---------- Records

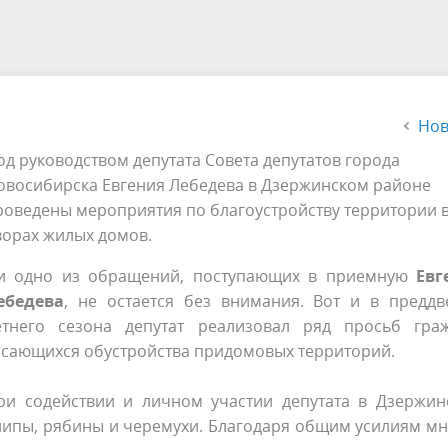
а
Аппарат Совета депутатов
ов предыдущих созывов
Порядок обжалования норма
ция о проверках
Контакты
 связь для сообщений о
правовых документов и иных
Сведения об использовании 
коррупции
решений
выделяемых бюджетных сред
Нов
од руководством депутата Совета депутатов города
овосибирска Евгения Лебедева в Дзержинском районе
роведены мероприятия по благоустройству территории 
ворах жилых домов.
и одно из обращений, поступающих в приемную
Евг
ебедева
, не остается без внимания. Вот и в преддв
етнего сезона депутат реализовал ряд просьб граж
асающихся обустройства придомовых территорий.
ри содействии и личном участии депутата в Дзержин
липы, рябины и черемухи. Благодаря общим усилиям м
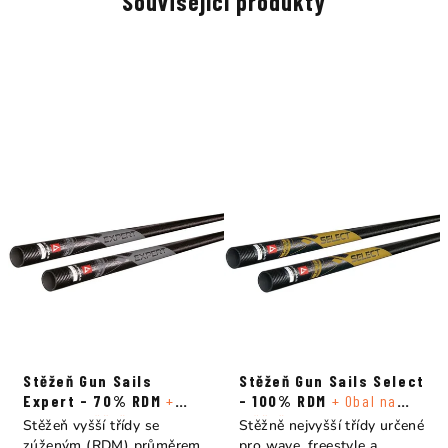
Související produkty
Stěžeň Gun Sails
Stěžeň Gun Sails Select
Expert - 70% RDM
+
- 100% RDM
+ Obal na
Obal na stěžeň
stěžeň
Stěžeň vyšší třídy se
Stěžně nejvyšší třídy určené
zúženým (RDM) průměrem
pro wave, freestyle a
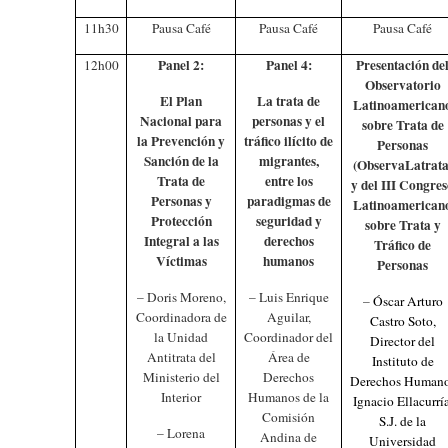
11h30
Pausa Café
Pausa Café
Pausa Café
Panel 2:
Panel 4:
Presentación de
12h00
Observatorio
El Plan
La trata de
Latinoamerican
Nacional para
personas y el
sobre Trata de
la Prevención y
tráfico ilícito de
Personas
Sanción de la
migrantes,
(ObservaLatrata
Trata de
entre los
y del III Congre
Personas y
paradigmas de
Latinoamerican
Protección
seguridad y
sobre Trata y
Integral a las
derechos
Tráfico de
Víctimas
humanos
Personas
– Doris Moreno,
– Luis Enrique
–
Óscar Arturo
Coordinadora de
Aguilar,
Castro Soto,
la Unidad
Coordinador del
Director del
Antitrata del
Área de
Instituto de
Ministerio del
Derechos
Derechos Human
Interior
Humanos de la
Ignacio Ellacurría
Comisión
S.J. de la
– Lorena
Andina de
Universidad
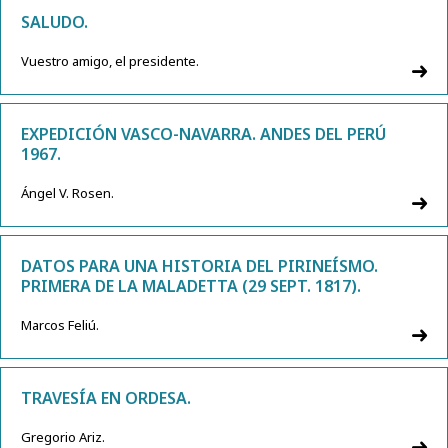
SALUDO.
Vuestro amigo, el presidente.
EXPEDICIÓN VASCO-NAVARRA. ANDES DEL PERÚ
1967.
Ángel V. Rosen.
DATOS PARA UNA HISTORIA DEL PIRINEÍSMO.
PRIMERA DE LA MALADETTA (29 SEPT. 1817).
Marcos Feliú.
TRAVESÍA EN ORDESA.
Gregorio Ariz.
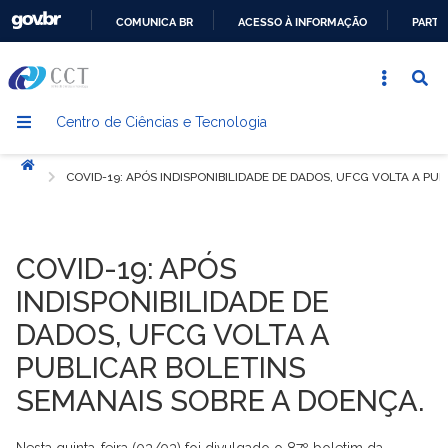
COMUNICA BR
ACESSO À INFORMAÇÃO
PARTI
IR
PARA
O
Centro de Ciências e Tecnologia
CONTEÚDO
Início
COVID-19: APÓS INDISPONIBILIDADE DE DADOS, UFCG VOLTA A PU
COVID-19: APÓS
INDISPONIBILIDADE DE
DADOS, UFCG VOLTA A
PUBLICAR BOLETINS
SEMANAIS SOBRE A DOENÇA.
Nesta quinta-feira (03/03) foi divulgado o 87º boletim da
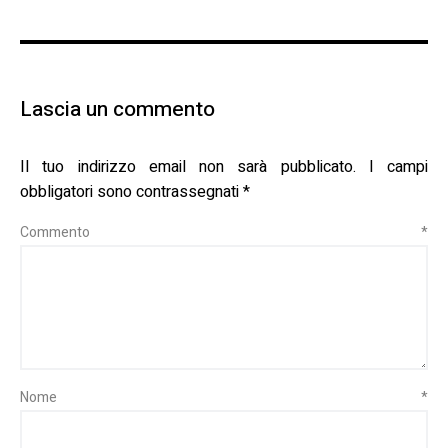
Lascia un commento
Il tuo indirizzo email non sarà pubblicato.
I campi
obbligatori sono contrassegnati
*
Commento
*
Nome
*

--------------------

_Work item_: Everything in the material goes into the copy exactly, except the images.

_Solution to this exercise_:
а
Аппарат Совета депутатов
ов предыдущих созывов
Порядок обжалования норма
ция о проверках
Контакты
 связь для сообщений о
правовых документов и иных
Сведения об использовании 
коррупции
решений
выделяемых бюджетных сред
Нов
од руководством депутата Совета депутатов города
овосибирска Евгения Лебедева в Дзержинском районе
роведены мероприятия по благоустройству территории 
ворах жилых домов.
и одно из обращений, поступающих в приемную
Евг
ебедева
, не остается без внимания. Вот и в преддв
етнего сезона депутат реализовал ряд просьб граж
асающихся обустройства придомовых территорий.
ри содействии и личном участии депутата в Дзержин
липы, рябины и черемухи. Благодаря общим усилиям м
Související produkty
Stěžeň Gun Sails
Stěžeň Gun Sails Select
Expert - 70% RDM
+
- 100% RDM
+ Obal na
Obal na stěžeň
stěžeň
Stěžeň vyšší třídy se
Stěžně nejvyšší třídy určené
zúženým (RDM) průměrem
pro wave, freestyle a
11h30
Pausa Café
Pausa Café
Pausa Café
Panel 2:
Panel 4:
Presentación de
12h00
Observatorio
El Plan
La trata de
Latinoamerican
Nacional para
personas y el
sobre Trata de
la Prevención y
tráfico ilícito de
Personas
Sanción de la
migrantes,
(ObservaLatrata
Trata de
entre los
y del III Congre
Personas y
paradigmas de
Latinoamerican
Protección
seguridad y
sobre Trata y
Integral a las
derechos
Tráfico de
Víctimas
humanos
Personas
– Doris Moreno,
– Luis Enrique
–
Óscar Arturo
Coordinadora de
Aguilar,
Castro Soto,
la Unidad
Coordinador del
Director del
Antitrata del
Área de
Instituto de
Ministerio del
Derechos
Derechos Human
Interior
Humanos de la
Ignacio Ellacurría
Comisión
S.J. de la
– Lorena
Andina de
Universidad
SALUDO.
Vuestro amigo, el presidente.
EXPEDICIÓN VASCO-NAVARRA. ANDES DEL PERÚ
1967.
Ángel V. Rosen.
DATOS PARA UNA HISTORIA DEL PIRINEÍSMO.
PRIMERA DE LA MALADETTA (29 SEPT. 1817).
Marcos Feliú.
TRAVESÍA EN ORDESA.
Gregorio Ariz.
COMUNICA BR
ACESSO À INFORMAÇÃO
PARTI
IR
PARA
O
Centro de Ciências e Tecnologia
CONTEÚDO
Início
COVID-19: APÓS INDISPONIBILIDADE DE DADOS, UFCG VOLTA A PU
COVID-19: APÓS
INDISPONIBILIDADE DE
DADOS, UFCG VOLTA A
PUBLICAR BOLETINS
SEMANAIS SOBRE A DOENÇA.
Nesta quinta-feira (03/03) foi divulgado o 87º boletim da
Lascia un commento
Il tuo indirizzo email non sarà pubblicato.
I campi
obbligatori sono contrassegnati
*
Commento
*
Nome
*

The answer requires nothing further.